Voilà quelque temps que je traîne une toux fugace, mais caustique. J'ai beau lui avoir déclaré la guerre, rien n'y fait vraiment. Elle me poursuit et me surprend de la bouche de ses canons. Comme cette armée de virus se propage en général avec son régiment de paladins "propulsé par pont aérien, mon général", toux et éternuements deviennent suspects. Ainsi, telle une main louche à la table de jeux, mes quintes s'accompagnent du regard torve des quidams méfiants. Il faudrait tout stériliser derrière moi, me confiner à mes quartiers, me bannir des lieux publics, me sortir du jeu.

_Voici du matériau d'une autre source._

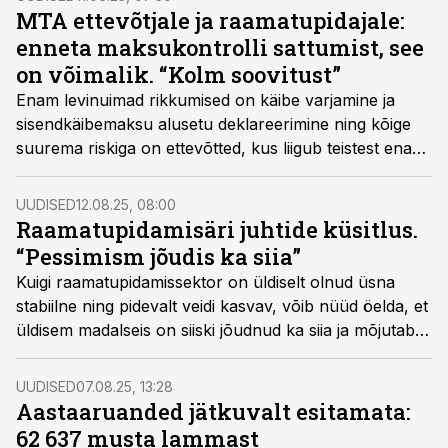
MTA ettevõtjale ja raamatupidajale:
enneta maksukontrolli sattumist, see
on võimalik. “Kolm soovitust”
Enam levinuimad rikkumised on käibe varjamine ja
sisendkäibemaksu alusetu deklareerimine ning kõige
suurema riskiga on ettevõtted, kus liigub teistest enam
sularaha, selgitab maksuamet.
UUDISED
12.08.25, 08:00
Raamatupidamisäri juhtide küsitlus.
“Pessimism jõudis ka siia”
Kuigi raamatupidamissektor on üldiselt olnud üsna
stabiilne ning pidevalt veidi kasvav, võib nüüd öelda, et
üldisem madalseis on siiski jõudnud ka siia ja mõjutab
juhtide vaadet järgmise kuue kuu peale.
UUDISED
07.08.25, 13:28
Aastaaruanded jätkuvalt esitamata:
62 637 musta lammast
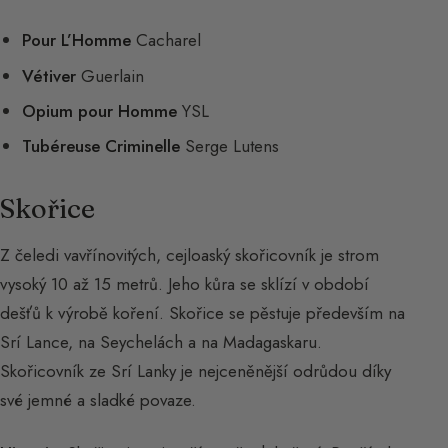
Pour L’Homme
Cacharel
Vétiver
Guerlain
Opium pour Homme
YSL
Tubéreuse Criminelle
Serge Lutens
Skořice
Z čeledi vavřínovitých, cejloaský skořicovník je strom
vysoký 10 až 15 metrů. Jeho kůra se sklízí v období
dešťů k výrobě koření. Skořice se pěstuje především na
Srí Lance, na Seychelách a na Madagaskaru.
Skořicovník ze Srí Lanky je nejceněnější odrůdou díky
své jemné a sladké povaze.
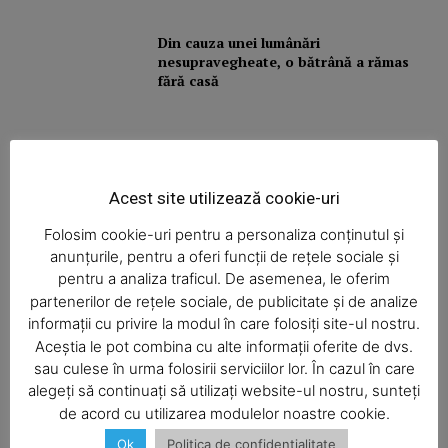
Din cauza unei lumânări
nesupravegheate, o bătrână a rămas
fără casă
Camion răsturnat
Acest site utilizează cookie-uri
Folosim cookie-uri pentru a personaliza conținutul și
anunțurile, pentru a oferi funcții de rețele sociale și
Radare pe toate drumurile!
pentru a analiza traficul. De asemenea, le oferim
partenerilor de rețele sociale, de publicitate și de analize
informații cu privire la modul în care folosiți site-ul nostru.
Aceștia le pot combina cu alte informații oferite de dvs.
sau culese în urma folosirii serviciilor lor. În cazul în care
Incendiu violent la Bălţăteşti
alegeți să continuați să utilizați website-ul nostru, sunteți
de acord cu utilizarea modulelor noastre cookie.
Ok
Politica de confidentialitate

La peste de celui qui porte ce trait de saison car, en réalité, il pourrait être l'hôte du seul et unique virus digne de mention. Zevirus. Vous savez, celui dont l'économie a déjà triomphé à grands coups de baptême hors de l'église porcine: le tristement re-nommé A H1N1. Les symptômes (qui peuvent durer jusqu'à une semaine) sont similaires à ceux de la grippe saisonnière, et peuvent aussi inclure fièvre, mal de gorge, maux de tête et douleurs musculaires et articulaires... Bref, il est presque trop aisé de confondre le virus vulgaris et zevirus.

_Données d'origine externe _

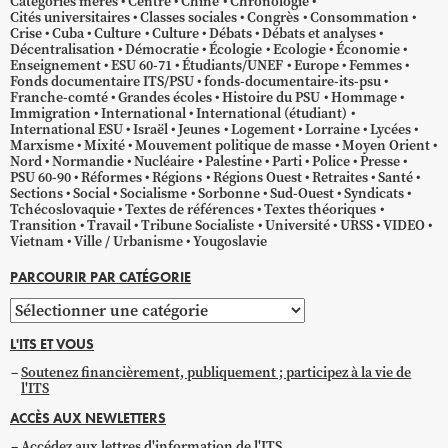
Catégories mères
Centre
Chine
Chronologie
Cités universitaires
Classes sociales
Congrès
Consommation
Crise
Cuba
Culture
Culture
Débats
Débats et analyses
Décentralisation
Démocratie
Écologie
Ecologie
Économie
Enseignement
ESU 60-71
Étudiants/UNEF
Europe
Femmes
Fonds documentaire ITS/PSU
fonds-documentaire-its-psu
Franche-comté
Grandes écoles
Histoire du PSU
Hommage
Immigration
International
International (étudiant)
International ESU
Israël
Jeunes
Logement
Lorraine
Lycées
Marxisme
Mixité
Mouvement politique de masse
Moyen Orient
Nord
Normandie
Nucléaire
Palestine
Parti
Police
Presse
PSU 60-90
Réformes
Régions
Régions Ouest
Retraites
Santé
Sections
Social
Socialisme
Sorbonne
Sud-Ouest
Syndicats
Tchécoslovaquie
Textes de références
Textes théoriques
Transition
Travail
Tribune Socialiste
Université
URSS
VIDEO
Vietnam
Ville / Urbanisme
Yougoslavie
PARCOURIR PAR CATÉGORIE
Parcourir
par
L'ITS ET VOUS
catégorie
Soutenez financièrement, publiquement ; participez à la vie de
l'ITS
ACCÈS AUX NEWLETTERS
Accédez aux lettres d'information de l'ITS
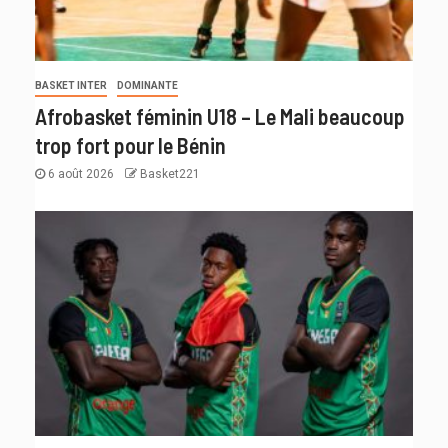
BASKET INTER
DOMINANTE
Afrobasket féminin U18 – Le Mali beaucoup
trop fort pour le Bénin
6 août 2026
Basket221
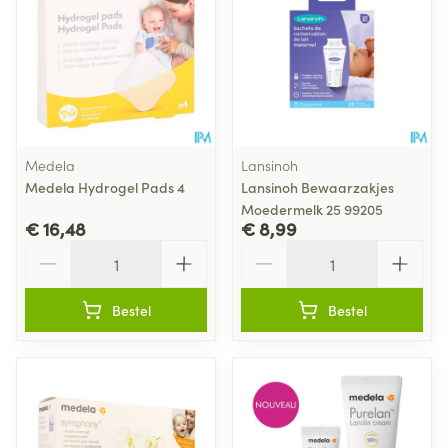
Medela
Lansinoh
Medela Hydrogel Pads 4
Lansinoh Bewaarzakjes
Moedermelk 25 99205
€ 16,48
€ 8,99
Aantal
Aantal
Bestel
Bestel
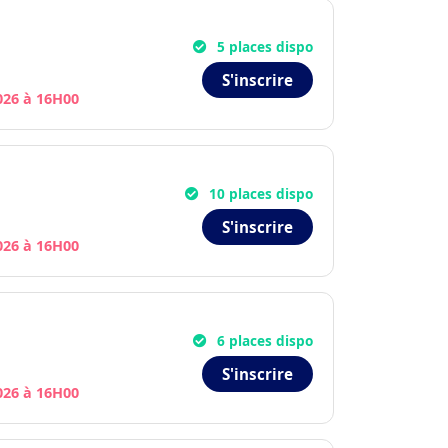
5 places dispo
S'inscrire
2026 à 16H00
10 places dispo
S'inscrire
2026 à 16H00
6 places dispo
S'inscrire
2026 à 16H00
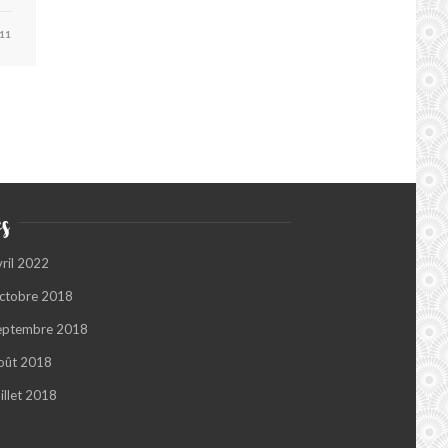
11
s
vril 2022
ctobre 2018
eptembre 2018
oût 2018
illet 2018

Sur les ondes, les médias me disent tout et rien. De l'assertorique à l'apodictique, ils médisent, médiatisent. Ils me bombardent de petites capsules que j'avale sans posologie. Sous le parapluie du double principe de la publi-cité, leur prolixité est assommante. D'un côté, si le public en demande c'est qu'il faut lui en donner. (L'auditoire c'est bon pour le savon, ça fait vendre.) De l'autre côté, il est d'intérêt public de diffuser certains faits et le 4e pouvoir doit informer son auditoire au nom du bien commun. (L'information c'est bon pour le réseau, ça lave plus blanc que blanc.) Au final, puisque les sceptiques doivent être confondus...
Après le Lupin costar-cravate des hautes sphères de la finance, zevirus devient l'ennemi public numero uno. C'est bon pour l'Économie d'oublier la crise, l'hypothèque, le chômage et la chute sociale. C'est bon pour l'État d'oublier la dette, les promesses et les scandales. C'est bon pour le Peuple de se sentir lié et à égalité devant un mal qui, pour une fois, vient de l'extérieur. "La mort nous guette tous, elle ruse, elle est partout!"

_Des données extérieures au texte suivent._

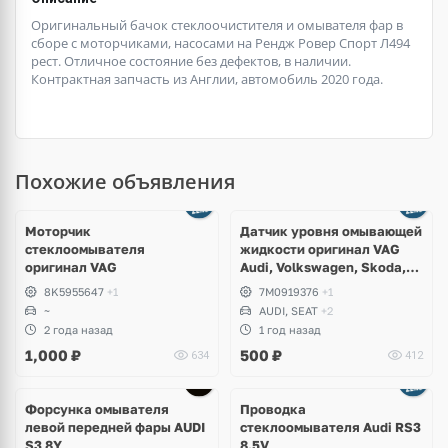
Оригинальный бачок стеклоочистителя и омывателя фар в
сборе с моторчиками, насосами на Рендж Ровер Спорт Л494
рест. Отличное состояние без дефектов, в наличии.
Контрактная запчасть из Англии, автомобиль 2020 года.
Похожие объявления
Моторчик
Датчик уровня омывающей
стеклоомывателя
жидкости оригинал VAG
оригинал VAG
Audi, Volkswagen, Skoda,
Seat, Bentley, Lamborghini
8K5955647
+1
7M0919376
+1
~
AUDI, SEAT
+2
2 года назад
1 год назад
1,000
₽
500
₽
634
412
Форсунка омывателя
Проводка
левой передней фары AUDI
стеклоомывателя Audi RS3
S3 8Y
8.5V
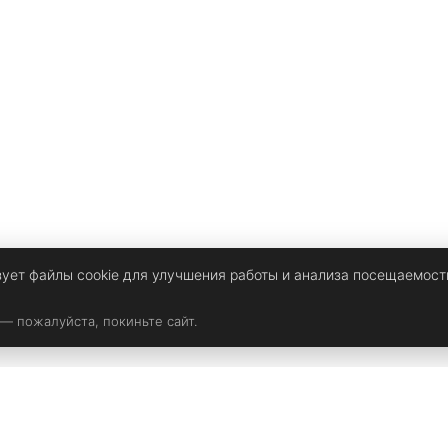
зует файлы cookie для улучшения работы и анализа посещаемост
 — пожалуйста, покиньте сайт.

Si les médias s'en donnent à coeur joie, les millénaristes, les moralistes et les scientifiques ne sont pas en reste. Bientôt, le philosophe et le dévot nous dirons que de deux choses l'une: ou Orwell avait vu juste et les animaux ont commencé la révolution (après la fièvre bovine et la grippe aviaire voilà que le cochon prend les armes), ou l'homme mené par ses instincts les plus bas voit son âme contaminer sa chair.
À tout prendre, je me demande si ce n'est pas cette cacophonie dantesque qui me rend malade.